**What to work on**.
Reduce the material below to its lines containing "Важно".

**Provided material**.
####################

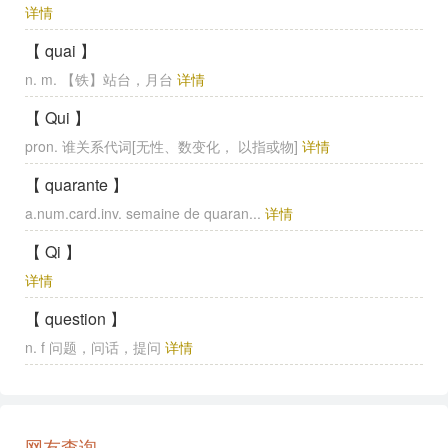
详情
【 quai 】
n. m. 【铁】站台，月台
详情
【 Qui 】
pron. 谁关系代词[无性、数变化， 以指或物]
详情
【 quarante 】
a.num.card.inv. semaine de quaran...
详情
【 Qi 】
详情
【 question 】
n. f 问题，问话，提问
详情
网友查询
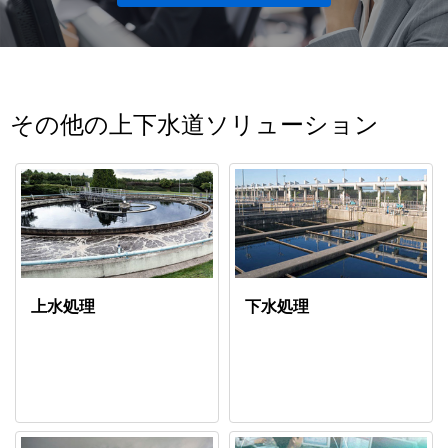
その他の上下水道ソリューション
上水処理
下水処理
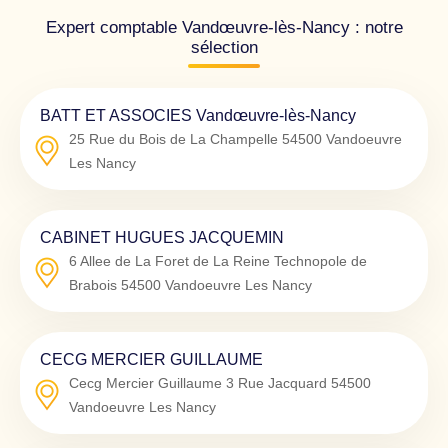
Expert comptable Vandœuvre-lès-Nancy : notre
sélection
BATT ET ASSOCIES Vandœuvre-lès-Nancy
25 Rue du Bois de La Champelle
54500
Vandoeuvre
Les Nancy
CABINET HUGUES JACQUEMIN
6 Allee de La Foret de La Reine Technopole de
Brabois
54500
Vandoeuvre Les Nancy
CECG MERCIER GUILLAUME
Cecg Mercier Guillaume 3 Rue Jacquard
54500
Vandoeuvre Les Nancy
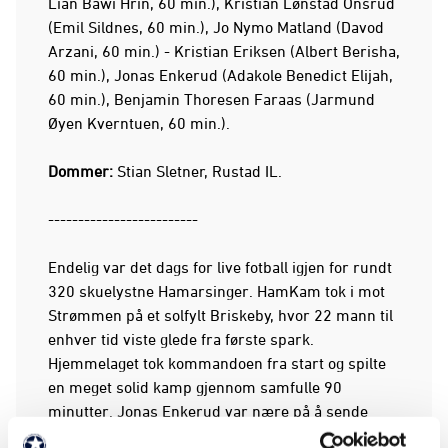
Lian Bawi Hrin, 60 min.), Kristian Lønstad Onsrud
(Emil Sildnes, 60 min.), Jo Nymo Matland (Davod
Arzani, 60 min.) - Kristian Eriksen (Albert Berisha,
60 min.), Jonas Enkerud (Adakole Benedict Elijah,
60 min.), Benjamin Thoresen Faraas (Jarmund
Øyen Kverntuen, 60 min.).
Dommer:
Stian Sletner, Rustad IL.
-------------------------
Endelig var det dags for live fotball igjen for rundt
320 skuelystne Hamarsinger. HamKam tok i mot
Strømmen på et solfylt Briskeby, hvor 22 mann til
enhver tid viste glede fra første spark.
Hjemmelaget tok kommandoen fra start og spilte
en meget solid kamp gjennom samfulle 90
minutter. Jonas Enkerud var nære på å sende
HamKam i ledelsen halvveis ut i omgangen, men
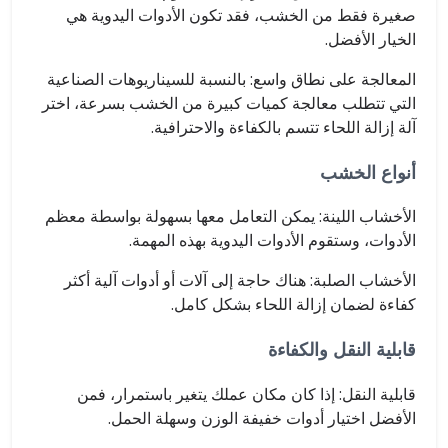
صغيرة فقط من الخشب، فقد تكون الأدوات اليدوية هي
الخيار الأفضل.
المعالجة على نطاق واسع: بالنسبة للسيناريوهات الصناعية
التي تتطلب معالجة كميات كبيرة من الخشب بسرعة، اختر
آلة إزالة اللحاء تتسم بالكفاءة والاحترافية.
أنواع الخشب
الأخشاب اللينة: يمكن التعامل معها بسهولة بواسطة معظم
الأدوات، وستقوم الأدوات اليدوية بهذه المهمة.
الأخشاب الصلبة: هناك حاجة إلى آلات أو أدوات آلية أكثر
كفاءة لضمان إزالة اللحاء بشكل كامل.
قابلية النقل والكفاءة
قابلية النقل: إذا كان مكان عملك يتغير باستمرار، فمن
الأفضل اختيار أدوات خفيفة الوزن وسهلة الحمل.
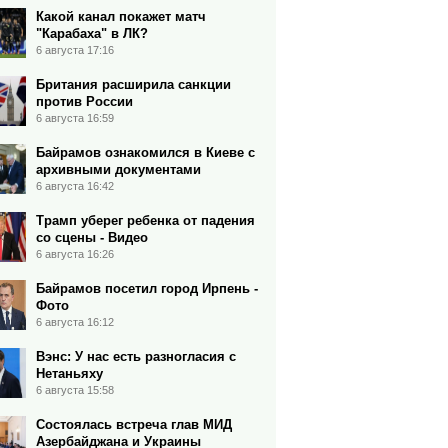
Какой канал покажет матч
"Карабаха" в ЛК?
6 августа 17:16
Британия расширила санкции
против России
6 августа 16:59
Байрамов ознакомился в Киеве с
архивными документами
6 августа 16:42
Трамп уберег ребенка от падения
со сцены - Видео
6 августа 16:26
Байрамов посетил город Ирпень -
Фото
6 августа 16:12
Вэнс: У нас есть разногласия с
Нетаньяху
6 августа 15:58
Состоялась встреча глав МИД
Азербайджана и Украины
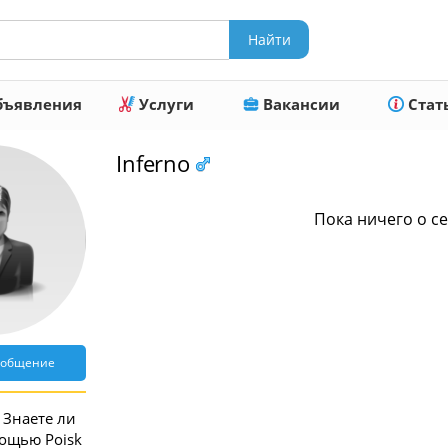
ъявления
Услуги
Вакансии
Стат
Inferno
Пока ничего о се
ообщение
Знаете ли
мощью Poisk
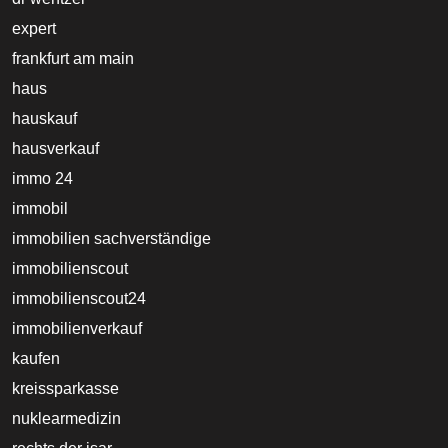
expert
frankfurt am main
haus
hauskauf
hausverkauf
immo 24
immobil
immobilien sachverständige
immobilienscout
immobilienscout24
immobilienverkauf
kaufen
kreissparkasse
nuklearmedizin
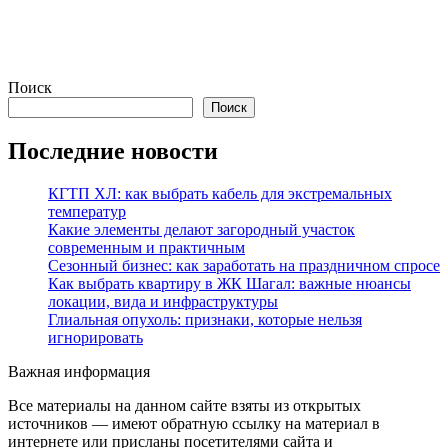
Поиск
Поиск
Последние новости
КГТП ХЛ: как выбрать кабель для экстремальных
температур
Какие элементы делают загородный участок
современным и практичным
Сезонный бизнес: как заработать на праздничном спросе
Как выбрать квартиру в ЖК Шагал: важные нюансы
локации, вида и инфраструктуры
Глиальная опухоль: признаки, которые нельзя
игнорировать
Важная информация
Все материалы на данном сайте взяты из открытых
источников — имеют обратную ссылку на материал в
интернете или присланы посетителями сайта и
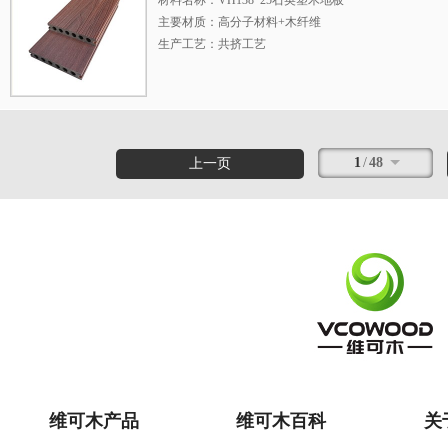
材料名称：VH138*25石英塑木地板
主要材质：高分子材料+木纤维
生产工艺：共挤工艺
型号规格：138*25（mm）
长度说明：常规3米，可定制长度
表面处理：超越木纹
主要功能：VH138*22石英塑木地板是十分理想的户
费用，根据项目环境选择不同花纹，拓宽设计创意空间
1
/
48
上一页
维可木产品
维可木百科
关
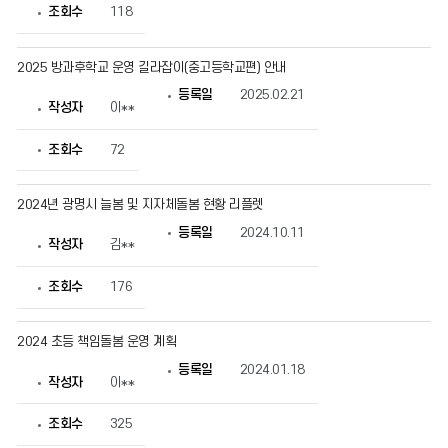
조회수
118
2025 방과후학교 운영 길라잡이(중고등학교편) 안내
등록일
2025.02.21
작성자
이**
조회수
72
2024년 광명시 늘봄 및 지자체돌봄 현황 리플렛
등록일
2024.10.11
작성자
김**
조회수
176
2024 초등 책임돌봄 운영 계획
등록일
2024.01.18
작성자
이**
조회수
325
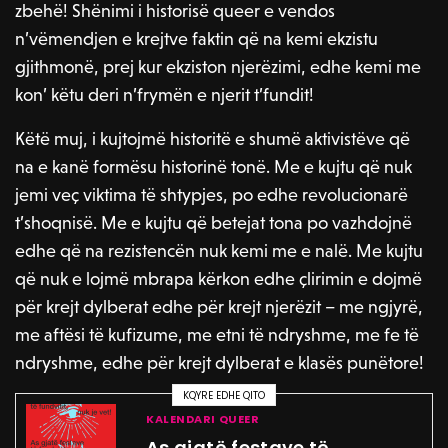
zbehë! Shënimi i historisë queer e vendos
n’vëmendjen e krejtve faktin që na kemi ekzistu
gjithmonë, prej kur ekziston njerëzimi, edhe kemi me
kon’ këtu deri n’frymën e njerit t’fundit!
Këtë muj, i kujtojmë historitë e shumë aktivistëve që
na e kanë formësu historinë tonë. Me e kujtu që nuk
jemi veç viktima të shtypjes, po edhe revolucionarë
t’shoqnisë. Me e kujtu që betejat tona po vazhdojnë
edhe që na rezistencën nuk kemi me e nalë. Me kujtu
që nuk e lojmë mbrapa kërkon edhe çlirimin e dojmë
për krejt dylberat edhe për krejt njerëzit – me ngjyrë,
me aftësi të kufizume, me etni të ndryshme, me fe të
ndryshme, edhe për krejt dylberat e klasës punëtore!
KQYRE EDHE QITO
KALENDARI QUEER
As gjatë festave të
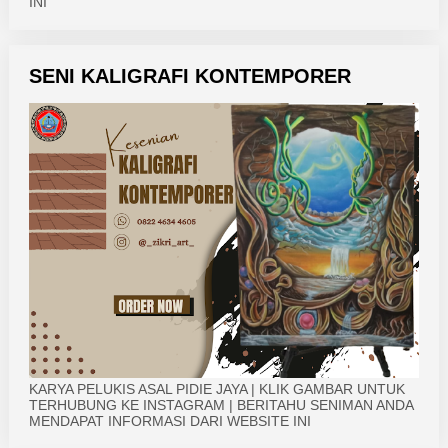
INI
SENI KALIGRAFI KONTEMPORER
KARYA PELUKIS ASAL PIDIE JAYA | KLIK GAMBAR UNTUK
TERHUBUNG KE INSTAGRAM | BERITAHU SENIMAN ANDA
MENDAPAT INFORMASI DARI WEBSITE INI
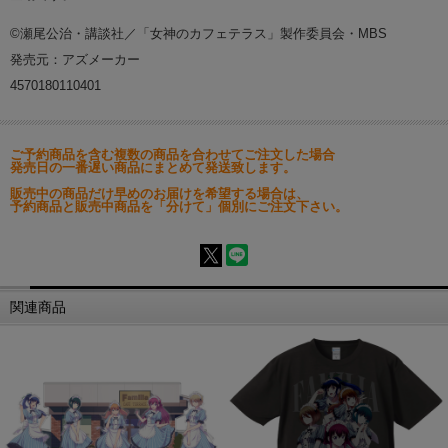
©瀬尾公治・講談社／「女神のカフェテラス」製作委員会・MBS
発売元：アズメーカー
4570180110401
ご予約商品を含む複数の商品を合わせてご注文した場合
発売日の一番遅い商品にまとめて発送致します。
販売中の商品だけ早めのお届けを希望する場合は、
予約商品と販売中商品を「分けて」個別にご注文下さい。
関連商品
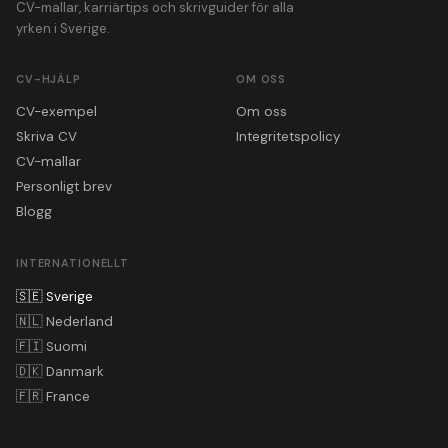
CV-mallar, karriärtips och skrivguider för alla
yrken i Sverige.
CV-HJÄLP
OM OSS
CV-exempel
Om oss
Skriva CV
Integritetspolicy
CV-mallar
Personligt brev
Blogg
INTERNATIONELLT
🇸🇪
Sverige
🇳🇱
Nederland
🇫🇮
Suomi
🇩🇰
Danmark
🇫🇷
France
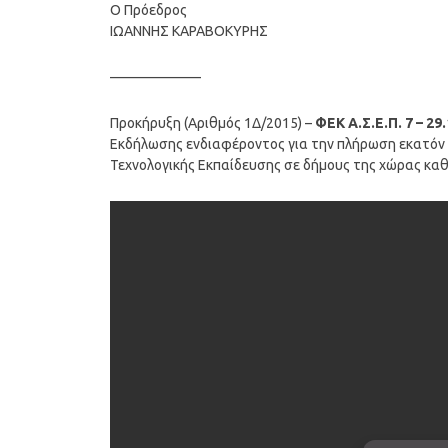
Ο Πρόεδρος
ΙΩΑΝΝΗΣ ΚΑΡΑΒΟΚΥΡΗΣ
——————–
Προκήρυξη (Αριθμός 1Δ/2015) –
ΦΕΚ Α.Σ.Ε.Π. 7 – 29
Εκδήλωσης ενδιαφέροντος για την πλήρωση εκατόν ε
Τεχνολογικής Εκπαίδευσης σε δήμους της χώρας κα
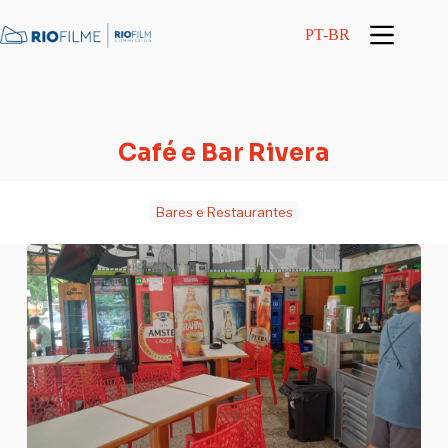
conteúdo
PT-BR
Café e Bar Rivera
Bares e Restaurantes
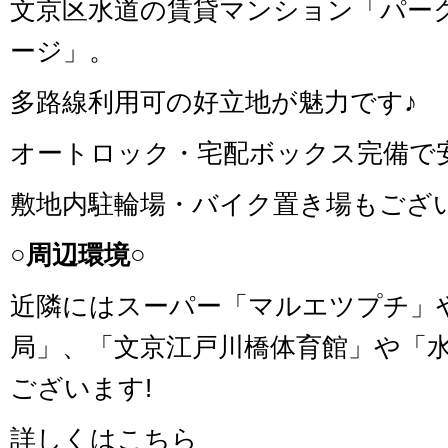
文京区水道の賃貸マンション「パー
ージ」。
多路線利用可の好立地が魅力です♪
オートロック・宅配ボックス完備で
敷地内駐輪場・バイク置き場もござ
○周辺環境○
近隣にはスーパー「マルエツプチ」
局」、「文京江戸川橋体育館」や「
ございます!
詳しくはこちら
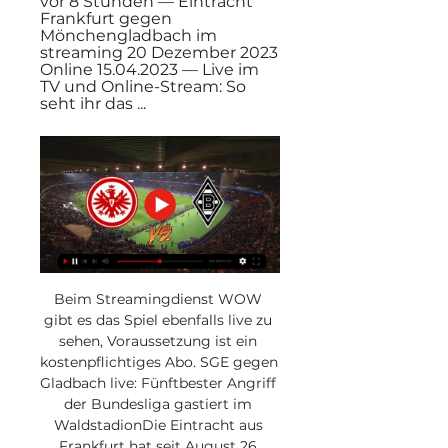
vor 8 Stunden — Eintracht 
Frankfurt gegen 
Mönchengladbach im 
streaming 20 Dezember 2023 
Online 15.04.2023 — Live im 
TV und Online-Stream: So 
seht ihr das ...
Beim Streamingdienst WOW 
gibt es das Spiel ebenfalls live zu 
sehen, Voraussetzung ist ein 
kostenpflichtiges Abo. SGE gegen 
Gladbach live: Fünftbester Angriff 
der Bundesliga gastiert im 
WaldstadionDie Eintracht aus 
Frankfurt hat seit August 26 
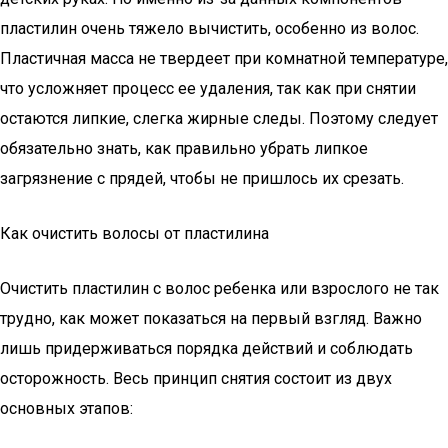
пластилин очень тяжело вычистить, особенно из волос.
Пластичная масса не твердеет при комнатной температуре,
что усложняет процесс ее удаления, так как при снятии
остаются липкие, слегка жирные следы. Поэтому следует
обязательно знать, как правильно убрать липкое
загрязнение с прядей, чтобы не пришлось их срезать.
Как очистить волосы от пластилина
Очистить пластилин с волос ребенка или взрослого не так
трудно, как может показаться на первый взгляд. Важно
лишь придерживаться порядка действий и соблюдать
осторожность. Весь принцип снятия состоит из двух
основных этапов:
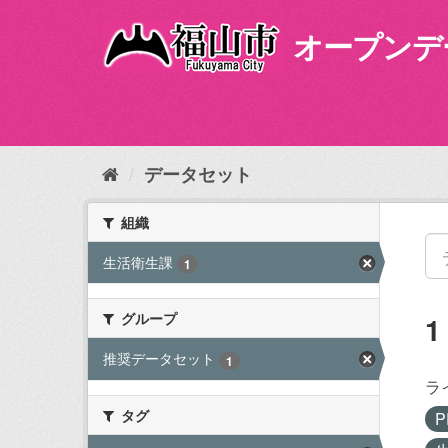
ス
キ
オープンデ
ッ
プ
し
て
内
容
データセット
へ
組織
生活衛生課
1
グループ
推奨データセット
1
ラ
タグ
P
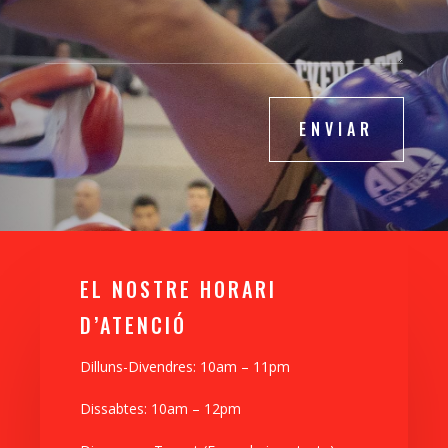
ENVIAR
EL NOSTRE HORARI
D’ATENCIÓ
Dilluns-Divendres: 10am – 11pm
Dissabtes
: 10am – 12pm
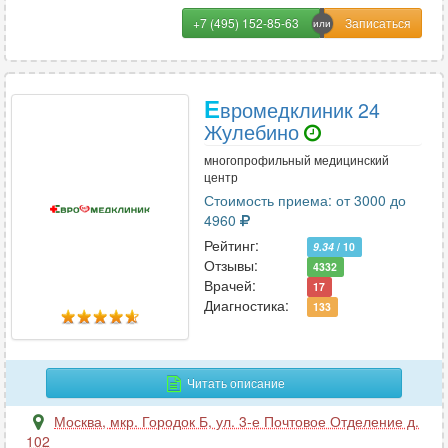
+7 (495) 152-85-63
Е
вромедклиник 24
Жулебино
многопрофильный медицинский
центр
Стоимость приема: от 3000 до
4960
Рейтинг:
9.34
/ 10
Отзывы:
4332
Врачей:
17
Диагностика:
133
Читать описание
Москва
,
мкр. Городок Б, ул. 3-е Почтовое Отделение д.
102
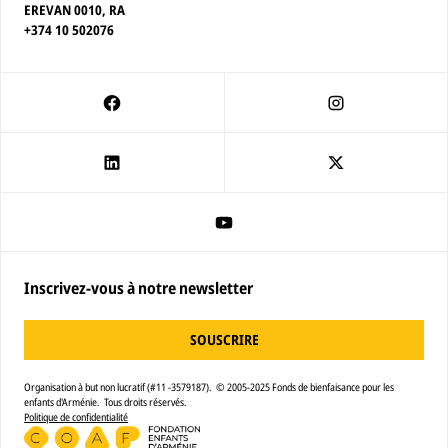
EREVAN 0010, RA
+374 10 502076
Inscrivez-vous à notre newsletter
SOUSCRIRE
Organisation à but non lucratif (#11 -3579187). © 2005-2025 Fonds de bienfaisance pour les
enfants d'Arménie. Tous droits réservés.
Politique de confidentialité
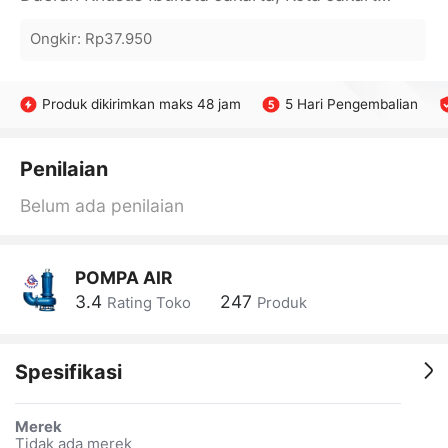
Ongkir
:
Rp37.950
Produk dikirimkan maks 48 jam
5 Hari Pengembalian
Penilaian
Belum ada penilaian
POMPA AIR
3.4
247
Rating Toko
Produk
Spesifikasi
Merek
Tidak ada merek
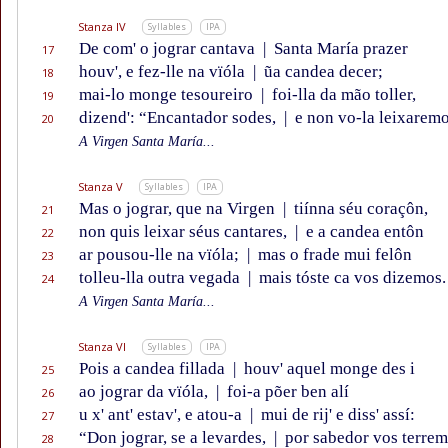
Stanza IV
Syllables
IPA
De com' o jograr cantava
|
Santa María prazer
17
houv', e fez-lle na vïóla
|
ũa candea decer;
18
mai-lo monge tesoureiro
|
foi-lla da mão toller,
19
dizend': “Encantador sodes,
|
e non vo-la leixaremo
20
A Virgen Santa María...
Stanza V
Syllables
IPA
Mas o jograr, que na Virgen
|
tiínna séu coraçôn,
21
non quis leixar séus cantares,
|
e a candea entôn
22
ar pousou-lle na vïóla;
|
mas o frade mui felôn
23
tolleu-lla outra vegada
|
mais tóste ca vos dizemos.
24
A Virgen Santa María...
Stanza VI
Syllables
IPA
Pois a candea fillada
|
houv' aquel monge des i
25
ao jograr da vïóla,
|
foi-a põer ben alí
26
u x' ant' estav', e atou-a
|
mui de rij' e diss' assí:
27
“Don jograr, se a levardes,
|
por sabedor vos terrem
28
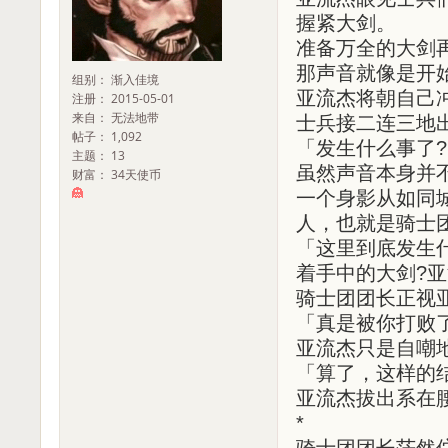
握紧大剑。
准备万全的大剑
那声音就像是开
组别： 渐入佳境
亚流杰将朝自己
注册： 2015-05-01
来自： 无法地带
士兵接二连三地
帖子： 1,092
「发生什么事了?
主题： 13
虽然声音本身并
财富： 34天使币
一个身影从如同
人，也就是骑士
「这里到底发生
着手中的大剑?亚
骑士团团长正视
「真是被你打败
亚流杰只是自嘲
「算了，这样的
亚流杰拔出系在
*
骑士团团长茫然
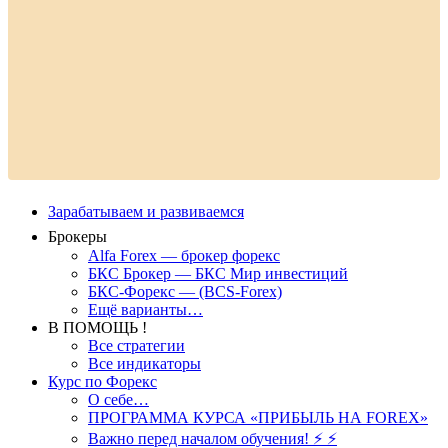
Зарабатываем и развиваемся
Брокеры
Alfa Forex — брокер форекс
БКС Брокер — БКС Мир инвестиций
БКС-Форекс — (BCS-Forex)
Ещё варианты…
В ПОМОЩЬ !
Все стратегии
Все индикаторы
Курс по Форекс
О себе…
ПРОГРАММА КУРСА «ПРИБЫЛЬ НА FOREX»
Важно перед началом обучения! ⚡ ⚡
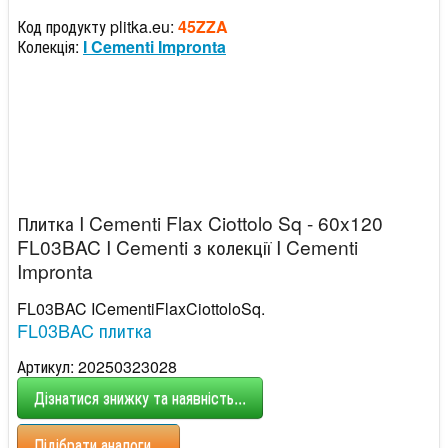
Код продукту plitka.eu:
45ZZA
Колекція:
I Cementi Impronta
Плитка I Cementi Flax Ciottolo Sq - 60x120
FL03BAC I Cementi з колекції I Cementi
Impronta
FL03BAC ICementiFlaxCiottoloSq.
FL03BAC плитка
Артикул: 20250323028
Дізнатися знижку та наявність...
Підібрати аналоги...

####################

**Answer to this problem**.
трудно, как может показаться на первый взгляд. Важно
Важно перед началом обучения! ⚡ ⚡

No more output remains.